Gilligan invites the reader to apply this theory, history and art to their own unfolding gender identities through an imagination no longer hindered by patriarchal characteristics and restrictions. She offers a special focus on the becoming of female subjectivity. She knew that if people, especially, though not only, women, image the possible for themselves and our world, through doing the hard work of becoming subject, not object of any other, such agency would necessarily change even the most intransigent social, economic and cultural problems to shift violence towards peace, lies towards truth, poverty and inequality towards the flourishing of every one.

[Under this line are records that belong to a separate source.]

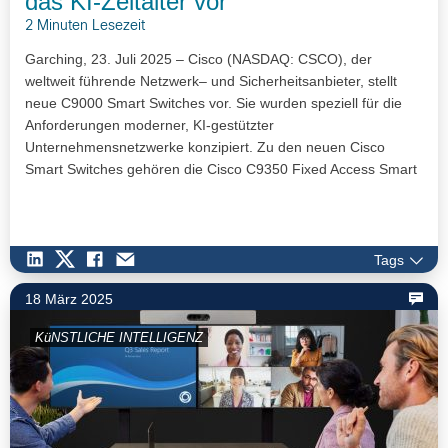
das KI-Zeitalter vor
2 Minuten Lesezeit
Garching, 23. Juli 2025 – Cisco (NASDAQ: CSCO), der
weltweit führende Netzwerk– und Sicherheitsanbieter, stellt
neue C9000 Smart Switches vor. Sie wurden speziell für die
Anforderungen moderner, KI-gestützter
Unternehmensnetzwerke konzipiert. Zu den neuen Cisco
Smart Switches gehören die Cisco C9350 Fixed Access Smart
Switches und die Cisco…
Tags
18 März 2025
KüNSTLICHE INTELLIGENZ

She bore witness to this in her own life, with others.

Dr Ann Louise Gilligan was appointed to the staff of St Patrick’s College, Drumcondra, Dublin, Ireland in 1976, and worked in the area of teacher education for over thirty years. She was Head of the Department of Religious Studies, St. Patrick’s College (1983-1989). She transferred to its Education department in 1990 where she established and directed its Educational Disadvantage Centre and lectured on philosophy of the imagination, difference and educational equality. She co-founded An Cosán, a community based lifelong learning centre in Tallaght, Dublin with Dr Katherine Zappone. She co-authored their memoirs, Our Lives Out Loud. Their public advocacy and legal case to have their Vancouver marriage recognised by Irish law was the catalyst for the passing of the referendum on marriage equality in 2015. After Ann Louise Gilligan’s death in June 2017, Dublin City University named a lecture theatre in its Institute of Education, St. Patrick’s Campus in her honour.

Dr Katherine Zappone is a human rights advocate, educator, author and former Independent Minister for Children and Youth Affairs as well as Senator in Ireland. She served as Special Envoy on Ireland’s successful bid to secure a seat at the United Nation’s Security Council. She has taught ethics, feminist theory and human rights in Trinity College Dublin and throughout Europe, Australia, Canada and the United States. She is an International Expert on the Lancet Covid-19 Commission, and an international consultant to UN agencies. Ann Louise Gilligan is her late spouse and co-changemaker.